(Records from a dataset)
== == ==

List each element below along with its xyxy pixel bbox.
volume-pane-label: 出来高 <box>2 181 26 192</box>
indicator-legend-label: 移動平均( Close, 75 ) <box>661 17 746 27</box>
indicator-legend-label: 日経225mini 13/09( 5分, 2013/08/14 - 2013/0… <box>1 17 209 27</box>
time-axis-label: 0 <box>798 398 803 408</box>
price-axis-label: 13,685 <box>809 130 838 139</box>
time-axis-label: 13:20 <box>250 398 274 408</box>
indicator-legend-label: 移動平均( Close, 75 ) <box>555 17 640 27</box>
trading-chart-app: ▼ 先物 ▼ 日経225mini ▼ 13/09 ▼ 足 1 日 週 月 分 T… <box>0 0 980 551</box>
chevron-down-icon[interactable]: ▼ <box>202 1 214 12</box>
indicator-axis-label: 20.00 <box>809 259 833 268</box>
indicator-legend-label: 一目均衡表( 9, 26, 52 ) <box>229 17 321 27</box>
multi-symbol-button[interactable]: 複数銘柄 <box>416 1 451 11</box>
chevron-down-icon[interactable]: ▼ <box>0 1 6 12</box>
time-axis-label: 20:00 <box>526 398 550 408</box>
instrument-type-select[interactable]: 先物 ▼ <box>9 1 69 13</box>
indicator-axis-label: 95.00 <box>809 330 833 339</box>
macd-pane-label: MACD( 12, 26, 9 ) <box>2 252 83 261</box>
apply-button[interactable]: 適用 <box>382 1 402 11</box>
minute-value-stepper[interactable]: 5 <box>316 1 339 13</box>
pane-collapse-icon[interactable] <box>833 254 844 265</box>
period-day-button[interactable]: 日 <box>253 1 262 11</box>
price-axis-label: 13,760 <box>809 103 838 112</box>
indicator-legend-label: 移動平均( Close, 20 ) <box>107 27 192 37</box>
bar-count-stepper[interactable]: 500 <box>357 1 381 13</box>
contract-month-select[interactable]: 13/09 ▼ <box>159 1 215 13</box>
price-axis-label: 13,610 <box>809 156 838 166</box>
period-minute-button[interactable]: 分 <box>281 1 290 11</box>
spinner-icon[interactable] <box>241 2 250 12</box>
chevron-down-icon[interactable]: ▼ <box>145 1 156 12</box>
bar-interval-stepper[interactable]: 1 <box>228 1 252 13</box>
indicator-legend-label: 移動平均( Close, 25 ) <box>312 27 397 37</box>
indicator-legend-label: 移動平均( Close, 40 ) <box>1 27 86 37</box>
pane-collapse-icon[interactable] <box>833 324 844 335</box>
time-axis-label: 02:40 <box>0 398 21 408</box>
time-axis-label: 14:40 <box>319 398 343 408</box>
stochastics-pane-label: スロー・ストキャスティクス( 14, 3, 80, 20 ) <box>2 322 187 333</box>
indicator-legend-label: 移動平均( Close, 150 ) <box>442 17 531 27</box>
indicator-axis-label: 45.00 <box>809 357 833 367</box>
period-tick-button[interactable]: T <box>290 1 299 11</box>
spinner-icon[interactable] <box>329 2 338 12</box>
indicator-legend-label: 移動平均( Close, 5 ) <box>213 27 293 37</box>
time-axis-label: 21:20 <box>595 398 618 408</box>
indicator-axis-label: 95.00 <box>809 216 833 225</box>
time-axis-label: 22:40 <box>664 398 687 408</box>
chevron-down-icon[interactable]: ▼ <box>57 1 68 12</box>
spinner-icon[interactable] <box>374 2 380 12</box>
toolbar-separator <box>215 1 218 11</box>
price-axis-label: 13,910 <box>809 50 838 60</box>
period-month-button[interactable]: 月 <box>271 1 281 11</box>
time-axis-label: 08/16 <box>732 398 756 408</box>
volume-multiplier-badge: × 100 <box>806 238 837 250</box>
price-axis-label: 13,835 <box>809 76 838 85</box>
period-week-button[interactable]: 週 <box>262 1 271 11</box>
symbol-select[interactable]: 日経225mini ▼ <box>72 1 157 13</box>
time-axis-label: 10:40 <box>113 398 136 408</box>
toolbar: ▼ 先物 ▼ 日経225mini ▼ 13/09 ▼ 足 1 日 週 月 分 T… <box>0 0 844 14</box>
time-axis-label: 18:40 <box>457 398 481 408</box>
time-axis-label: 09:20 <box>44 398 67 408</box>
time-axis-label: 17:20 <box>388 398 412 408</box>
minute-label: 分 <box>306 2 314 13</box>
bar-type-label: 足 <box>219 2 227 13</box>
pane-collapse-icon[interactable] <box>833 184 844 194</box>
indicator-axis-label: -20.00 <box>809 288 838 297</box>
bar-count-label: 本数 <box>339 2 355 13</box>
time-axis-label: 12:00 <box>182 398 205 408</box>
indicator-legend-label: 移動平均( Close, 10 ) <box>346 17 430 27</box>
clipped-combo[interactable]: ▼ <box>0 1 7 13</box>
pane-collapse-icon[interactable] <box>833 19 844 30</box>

== == ==

- Assignment
Nothing but a number is expected: the tally of lines in the records that include the word "month".

- Task response
2